What fly shop would you recommend in this area? What makes them a great outfit in your eyes? I'll be in this area for most of next week and hoping to fish as much as I can while in town. But it's my first time to this area, so I'll be swinging in to pick up some supplies and would like to support a quality local business. Thanks!


----------



## rsb_924 (May 30, 2014)

HIGH COUNTRY FLY FISHERS 
MONDAY THRU FRIDAY 10:00 A.M. TO 6:00 P.M MOUNTAIN STANDARD TIME
SATURDAY 10:00 A.M. TO 4:00 P.M.
CLOSED SUNDAYS
295 South Redwood Road
North Salt Lake, Utah 84054
upstairs 
i have gotten great deals on a lot of stuff here. i have bought my flyrod to me fly line reel and flies here. and always has the stuff i need instock. great people to deal with. 
check them out here http://www.hicountryflyfishers.com/index.php


----------



## brookieguy1 (Oct 14, 2008)

Fish Tech. Best selection and amazing owners.


----------



## martymcfly73 (Sep 17, 2007)

Rocky Mountain Outfitters just below jordanelle dam. Right on the river.


----------



## PHall (Oct 12, 2013)

If you're down south towards sandy I've heard great things about fish tech.

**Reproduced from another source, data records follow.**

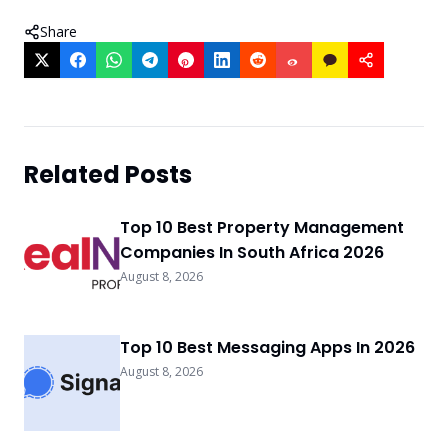
Share
Related Posts
Top 10 Best Property Management
Companies In South Africa 2026
August 8, 2026
Top 10 Best Messaging Apps In 2026
August 8, 2026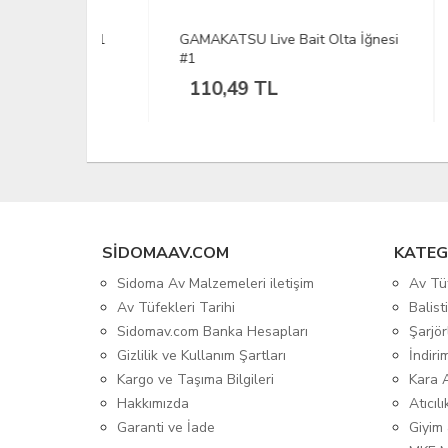
actek-01
GAMAKATSU Live Bait Olta İğnesi
DFT 
#1
K.Ye
110,49 TL
33
SIDOMAAV.COM
KATEG
Sidoma Av Malzemeleri iletişim
Av Tü
Av Tüfekleri Tarihi
Balis
Sidomav.com Banka Hesapları
Şarjör
Gizlilik ve Kullanım Şartları
İndiri
Kargo ve Taşıma Bilgileri
Kara 
Hakkımızda
Atıcıl
Garanti ve İade
Giyim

Western Rivers is one of the closest to downtown on the 9th and 9th, my go to based on location and they always have been super kind and helpful in there. 

Fish Heads in Heber City has gotten good reviews with friends, as has Trout Bum 2 in Park City.


----------



## drsx (Sep 8, 2010)

I second all those. Per the usual, the boutique shops are expensive. SLC has a Sportsman's warehouse for cheaper stuff.


----------